The danger is that people who casually use the word "racist" risk diminishing the real meaning of the word and the irreparable damage it can cause.
In my mind, a racist is one that actively prevents someone from securing employment, housing, equal education, or a chance at a better life – to name a few – because they don't like the tone of someone's skin. Racism that leads to death, abuse, humiliation, rejection or terror is what defines this for me. Anyone who prevents a person from enjoying their basic human rights because of their skin colour, is a racist and I have had people, from all parts of the world, use racism to harm me in this way.
It is important to remember that we have the freedom to feel and say what we think, but not at the detriment of others. As long as our thoughts and opinions do not cause harm or disadvantage to other people, then we should be able to enjoy our simple liberties in life and say and feel what we think without the risk of being called a "racist."
A lot has been said about ‘someone' in the Royal Family asking about the skin tone of Meghan and Harry's baby. What did you feel about that?
African Americans ask this question all the time for different reasons than someone who is European American. The question is rooted in our past and how people are treated in society based on the colour of their skin, but I am hopeful that the next 2-3 generations will have moved on from this conversation and the question will no longer be relevant. But I don't think it was meant in a derogatory way.
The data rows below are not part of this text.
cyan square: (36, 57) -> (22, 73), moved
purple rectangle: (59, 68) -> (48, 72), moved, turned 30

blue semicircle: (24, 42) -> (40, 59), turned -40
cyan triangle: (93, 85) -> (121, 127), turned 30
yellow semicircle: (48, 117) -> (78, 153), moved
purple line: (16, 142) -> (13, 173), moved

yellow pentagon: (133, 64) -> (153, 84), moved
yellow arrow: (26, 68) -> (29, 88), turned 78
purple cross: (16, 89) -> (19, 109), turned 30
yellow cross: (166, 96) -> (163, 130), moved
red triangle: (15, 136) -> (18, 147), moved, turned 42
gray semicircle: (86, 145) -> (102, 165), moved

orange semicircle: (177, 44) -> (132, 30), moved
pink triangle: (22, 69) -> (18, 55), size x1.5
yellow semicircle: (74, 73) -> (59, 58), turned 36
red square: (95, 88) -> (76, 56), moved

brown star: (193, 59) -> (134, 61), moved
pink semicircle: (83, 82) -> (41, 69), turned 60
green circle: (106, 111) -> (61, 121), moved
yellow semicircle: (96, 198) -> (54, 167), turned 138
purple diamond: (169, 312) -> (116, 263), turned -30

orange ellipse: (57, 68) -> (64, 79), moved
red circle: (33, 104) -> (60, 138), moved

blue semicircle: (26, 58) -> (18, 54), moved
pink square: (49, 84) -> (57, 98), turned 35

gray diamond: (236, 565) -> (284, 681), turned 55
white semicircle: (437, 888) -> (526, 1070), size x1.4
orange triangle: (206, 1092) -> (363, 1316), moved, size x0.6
I would imagine it was asked to have a better understanding of what this child's life may be like considering we live in a world that for some odd reason, the inhabitants of it care about the tonality of skin colour.
Do you think that Meghan and Harry have done the right thing, moving to California and out of the ‘working' Royal Family?
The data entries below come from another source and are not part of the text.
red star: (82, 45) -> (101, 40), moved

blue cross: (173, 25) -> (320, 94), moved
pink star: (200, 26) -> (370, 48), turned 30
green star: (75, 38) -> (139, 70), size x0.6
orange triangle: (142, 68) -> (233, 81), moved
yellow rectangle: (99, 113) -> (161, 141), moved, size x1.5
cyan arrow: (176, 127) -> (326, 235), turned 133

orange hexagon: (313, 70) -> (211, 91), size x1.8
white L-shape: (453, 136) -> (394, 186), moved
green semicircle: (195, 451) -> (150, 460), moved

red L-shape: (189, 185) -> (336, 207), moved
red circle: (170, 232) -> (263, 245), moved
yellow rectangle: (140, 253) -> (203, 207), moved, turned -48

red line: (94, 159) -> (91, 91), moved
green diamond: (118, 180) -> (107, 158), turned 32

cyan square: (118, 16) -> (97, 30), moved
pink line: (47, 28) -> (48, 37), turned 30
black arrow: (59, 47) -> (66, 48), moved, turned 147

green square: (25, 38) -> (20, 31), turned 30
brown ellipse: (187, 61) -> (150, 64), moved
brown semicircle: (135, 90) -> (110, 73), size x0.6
Only Harry and Meghan know what is right for them, but if something is triggering you to have suicidal thoughts, it is best to seek professional help and take a step back to work on your mental health. Family is everything and we must be in a good mental state to be there for the ones we love and nothing should stand in the way of that.
Do you have any advice for African Americans marrying into a white British family?
I don't think it has to do with colour. I think it first has to do with being American. Americans are very different from a cultural standpoint. We see the world differently than those in the UK and I think it is important to recognise those differences. It will save many marriages and jobs.
In the US, we are open, we like to talk, share everything we are thinking and dream big. In the UK people are more reserved, humble and conservative in their approach to their dreams. Acknowledging these simple differences can make all the difference. But we are one race. The human race and the reality of the situation is that the tonality of our skin tone has nothing to do with our differences. My advice would be to recognise that and not create a divide between you and the person you love based on a man-made theory that anyone with common sense knows is a failed theory.
Finally, what's the best thing about being Rose Hulse?
That I don't give up on people. I forgive and I forget. I love getting to know people and giving them a chance to get to know me, no matter their past.
Rose is a successful entrepreneur in her own right. She launched super aggregator ScreenHits TV that lets consumers integrate their existing streaming apps - such as Netflix, Amazon Prime, STARZPLAY, Disney Plus, into one easy to use platform.